== Task to carry out ==
When you reach the line in the data below that contains "according to their", please start repeating lines exactly, and stop after the line that contains "Capture where human", repeating nothing else.

┌─ Dataset content

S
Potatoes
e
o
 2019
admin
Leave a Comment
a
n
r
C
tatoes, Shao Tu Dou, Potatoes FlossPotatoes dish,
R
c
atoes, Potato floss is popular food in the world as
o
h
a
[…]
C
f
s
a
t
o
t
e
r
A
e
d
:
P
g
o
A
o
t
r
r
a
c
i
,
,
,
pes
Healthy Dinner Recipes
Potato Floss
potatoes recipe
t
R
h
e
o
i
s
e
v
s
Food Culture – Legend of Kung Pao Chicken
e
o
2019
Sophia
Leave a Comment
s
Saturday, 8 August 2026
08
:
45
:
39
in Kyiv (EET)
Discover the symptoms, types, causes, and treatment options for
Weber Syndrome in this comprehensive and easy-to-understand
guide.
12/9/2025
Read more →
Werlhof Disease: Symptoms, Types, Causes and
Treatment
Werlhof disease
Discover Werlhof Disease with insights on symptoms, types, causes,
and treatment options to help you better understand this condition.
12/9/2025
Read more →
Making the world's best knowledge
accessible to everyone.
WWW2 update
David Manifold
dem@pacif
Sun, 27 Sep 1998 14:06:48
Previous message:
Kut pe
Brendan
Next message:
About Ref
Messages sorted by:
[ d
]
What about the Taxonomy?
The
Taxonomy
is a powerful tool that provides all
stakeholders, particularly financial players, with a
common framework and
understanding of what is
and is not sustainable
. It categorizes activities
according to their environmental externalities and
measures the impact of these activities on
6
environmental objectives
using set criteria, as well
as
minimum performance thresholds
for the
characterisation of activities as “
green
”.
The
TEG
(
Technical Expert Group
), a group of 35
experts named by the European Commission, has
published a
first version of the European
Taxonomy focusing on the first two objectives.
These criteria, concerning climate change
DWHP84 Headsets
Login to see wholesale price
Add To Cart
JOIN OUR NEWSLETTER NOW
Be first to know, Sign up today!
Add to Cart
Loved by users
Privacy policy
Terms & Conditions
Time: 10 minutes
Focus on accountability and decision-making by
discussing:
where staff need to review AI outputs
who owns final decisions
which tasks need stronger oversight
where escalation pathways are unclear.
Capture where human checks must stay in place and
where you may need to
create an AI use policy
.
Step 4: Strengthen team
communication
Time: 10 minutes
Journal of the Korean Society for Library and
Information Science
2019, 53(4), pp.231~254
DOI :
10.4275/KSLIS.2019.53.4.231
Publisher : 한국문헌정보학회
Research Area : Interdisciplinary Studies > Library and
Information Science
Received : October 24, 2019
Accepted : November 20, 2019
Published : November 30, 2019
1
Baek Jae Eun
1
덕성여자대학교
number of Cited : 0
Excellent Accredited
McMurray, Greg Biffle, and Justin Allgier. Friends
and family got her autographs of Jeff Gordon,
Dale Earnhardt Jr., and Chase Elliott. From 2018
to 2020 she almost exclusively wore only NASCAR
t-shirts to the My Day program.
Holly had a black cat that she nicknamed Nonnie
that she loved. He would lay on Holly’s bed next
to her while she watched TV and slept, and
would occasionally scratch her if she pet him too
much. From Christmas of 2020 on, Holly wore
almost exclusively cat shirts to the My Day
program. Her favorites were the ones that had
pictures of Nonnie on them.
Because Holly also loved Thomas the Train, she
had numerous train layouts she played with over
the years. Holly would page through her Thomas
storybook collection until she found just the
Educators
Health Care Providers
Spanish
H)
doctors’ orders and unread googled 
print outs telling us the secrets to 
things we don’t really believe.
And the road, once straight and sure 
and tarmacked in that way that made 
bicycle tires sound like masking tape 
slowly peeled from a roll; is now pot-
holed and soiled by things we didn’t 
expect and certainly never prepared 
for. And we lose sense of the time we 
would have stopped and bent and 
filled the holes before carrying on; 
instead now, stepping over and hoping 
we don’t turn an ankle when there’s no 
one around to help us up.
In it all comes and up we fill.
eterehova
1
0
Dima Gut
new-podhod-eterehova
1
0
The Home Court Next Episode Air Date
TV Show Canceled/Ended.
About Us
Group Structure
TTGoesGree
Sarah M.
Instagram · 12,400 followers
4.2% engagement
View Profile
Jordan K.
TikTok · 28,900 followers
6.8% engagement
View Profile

└─

== Task solution ==
according to their environmental externalities and
measures the impact of these activities on
6
environmental objectives
using set criteria, as well
as
minimum performance thresholds
for the
characterisation of activities as “
green
”.
The
TEG
(
Technical Expert Group
), a group of 35
experts named by the European Commission, has
published a
first version of the European
Taxonomy focusing on the first two objectives.
These criteria, concerning climate change
DWHP84 Headsets
Login to see wholesale price
Add To Cart
JOIN OUR NEWSLETTER NOW
Be first to know, Sign up today!
Add to Cart
Loved by users
Privacy policy
Terms & Conditions
Time: 10 minutes
Focus on accountability and decision-making by
discussing:
where staff need to review AI outputs
who owns final decisions
which tasks need stronger oversight
where escalation pathways are unclear.
Capture where human checks must stay in place and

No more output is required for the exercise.